Upah Rendah Buat RI Makin Lama Terjebak Jadi Negara Berpendapatan Menengah
- ANTARA FOTO/Sigid Kurniawan
VIVA Bisnis – Kelompok pengusaha yang tergabung dalam Kamar Dagang dan Industri Indonesia (Kadin) akan melayangkan gugatan atas Peraturan Menteri Ketenagakerjaan (Permenaker) Nomor 18 Tahun 2022. Gugatan yang dimaksud terkait kenaikan upah minimum 2023 yang ditetapkan maksimal sebesar 10 persen.
Kenaikan upah minimum 2023 maksimal 10 persen itu tengah menuai polemik. Di satu sisi buruh menuntut kenaikan upah lebih tinggi, sedangkan pengusaha menolak putusan Permenaker tersebut karena kondisi dunia usaha.
Direktur Eksekutif Center of Economic and Law Studies (Celios) Bhima Yudhistira Adhinegara menilai, dengan upah rendah yang diterima pekerja atau buruh akan menyebabkan RI semakin lama terjebak dalam middle income country atau negara berpendapatan menengah.

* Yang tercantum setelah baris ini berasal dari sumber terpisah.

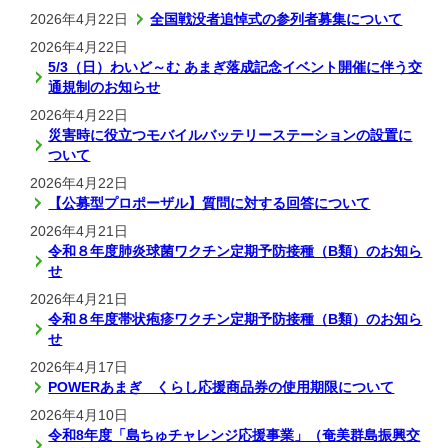
2026年4月22日
全国戦没者追悼式の参列者募集について
2026年4月22日
5/3（日）わいど～む あまぎ落成記念イベント開催に伴う交
通規制のお知らせ
2026年4月22日
災害時に役立つモバイルバッテリーステーションの設置に
ついて
2026年4月22日
【公募型プロポーザル】質問に対する回答について
2026年4月21日
令和８年度肺炎球菌ワクチン定期予防接種（B類）のお知ら
せ
2026年4月21日
令和８年度帯状疱疹ワクチン定期予防接種（B類）のお知ら
せ
2026年4月17日
POWERあまぎ くらし応援商品券の使用期限について
2026年4月10日
令和8年度「島ちゅチャレンジ応援事業」（奄美群島振興交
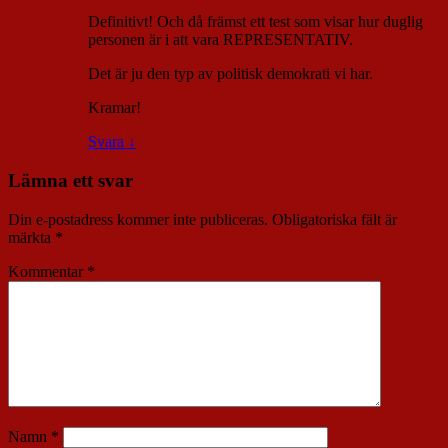
Definitivt! Och då främst ett test som visar hur duglig
personen är i att vara REPRESENTATIV.
Det är ju den typ av politisk demokrati vi har.
Kramar!
Svara
↓
Lämna ett svar
Din e-postadress kommer inte publiceras.
Obligatoriska fält är
märkta
*
Kommentar
*
Namn
*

"Upah yang rendah bisa membuat kenaikan pendapatan masyarakat terutama kelas menengah tidak mampu mengejar kenaikan harga barang atau inflasi," kata Bhima saat dihubungi VIVA, Jumat 25 November 2022.

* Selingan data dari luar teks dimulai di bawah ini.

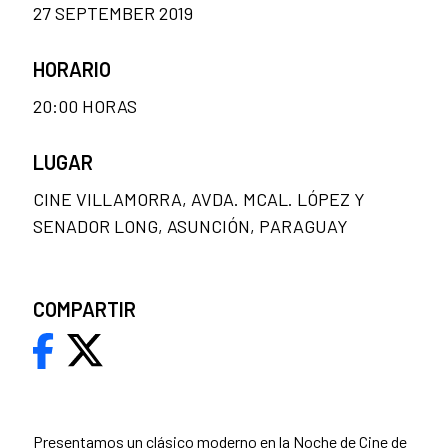
27 SEPTEMBER 2019
HORARIO
20:00 HORAS
LUGAR
CINE VILLAMORRA, AVDA. MCAL. LÓPEZ Y
SENADOR LONG, ASUNCIÓN, PARAGUAY
COMPARTIR
Presentamos un clásico moderno en la Noche de Cine de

Akibatnya, jelas Bhima, secara riil upah akan tergerus oleh inflasi. Terlebih Indonesia diperkirakan akan memasuki era inflasi yang tinggi.
"Contohnya di 2022 rata-rata upah minimum hanya naik 1 persen sementara inflasi tembus 6 persen, itu artinya upah riil pekerja minus 5 persen. Kalau upah riil kenaikannya minus implikasinya pendapatan per kapita tidak akan merata dan ciptakan ketimpangan," jelasnya.
Jumlah Orang Kaya Naik, Bahaya untuk Ekonomi Jangka Panjang
Dengan ketimpangan itu, ia memperkirakan jumlah orang kaya di Indonesia terus menerus naik menjadi 171 ribu orang. Sementara golongan rentan upahnya tetap rendah, maka ketimpangan makin lebar. Hal itu juga akan berbahaya untuk perekonomian jangka panjang.
"Kalau pengusaha produksi barang yang beli jadi berkurang karena pendapatannya tidak mampu mengejar harga jual barang. Upah rendah adalah ancaman bagi omzet pengusaha, makin lama masuk middle income trap," ujarnya.